2021 EMNLP EMNLP 2021

Efficient Dialogue Complementary Policy Learning via Deep Q-network Policy and Episodic Memory Policy

Abstract

AbstractDeep reinforcement learning has shown great potential in training dialogue policies. However, its favorable performance comes at the cost of many rounds of interaction. Most of the existing dialogue policy methods rely on a single learning system, while the human brain has two specialized learning and memory systems, supporting to find good solutions without requiring copious examples. Inspired by the human brain, this paper proposes a novel complementary policy learning (CPL) framework, which exploits the complementary advantages of the episodic memory (EM) policy and the deep Q-network (DQN) policy to achieve fast and effective dialogue policy learning.

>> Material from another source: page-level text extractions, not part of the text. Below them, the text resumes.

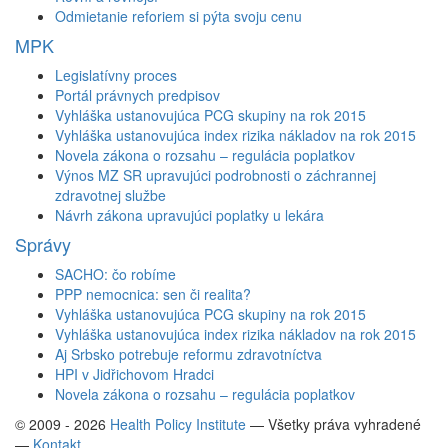
Odmietanie reforiem si pýta svoju cenu
MPK
Legislatívny proces
Portál právnych predpisov
Vyhláška ustanovujúca PCG skupiny na rok 2015
Vyhláška ustanovujúca index rizika nákladov na rok 2015
Novela zákona o rozsahu – regulácia poplatkov
Výnos MZ SR upravujúci podrobnosti o záchrannej
zdravotnej službe
Návrh zákona upravujúci poplatky u lekára
Správy
SACHO: čo robíme
PPP nemocnica: sen či realita?
Vyhláška ustanovujúca PCG skupiny na rok 2015
Vyhláška ustanovujúca index rizika nákladov na rok 2015
Aj Srbsko potrebuje reformu zdravotníctva
HPI v Jidřichovom Hradci
Novela zákona o rozsahu – regulácia poplatkov
© 2009 - 2026
Health Policy Institute
—
Všetky práva vyhradené
—
Kontakt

In order to coordinate between the two policies, we proposed a confidence controller to control the complementary time according to their relative efficacy at different stages. Furthermore, memory connectivity and time pruning are proposed to guarantee the flexible and adaptive generalization of the EM policy in dialog tasks. Experimental results on three dialogue datasets show that our method significantly outperforms existing methods relying on a single learning system.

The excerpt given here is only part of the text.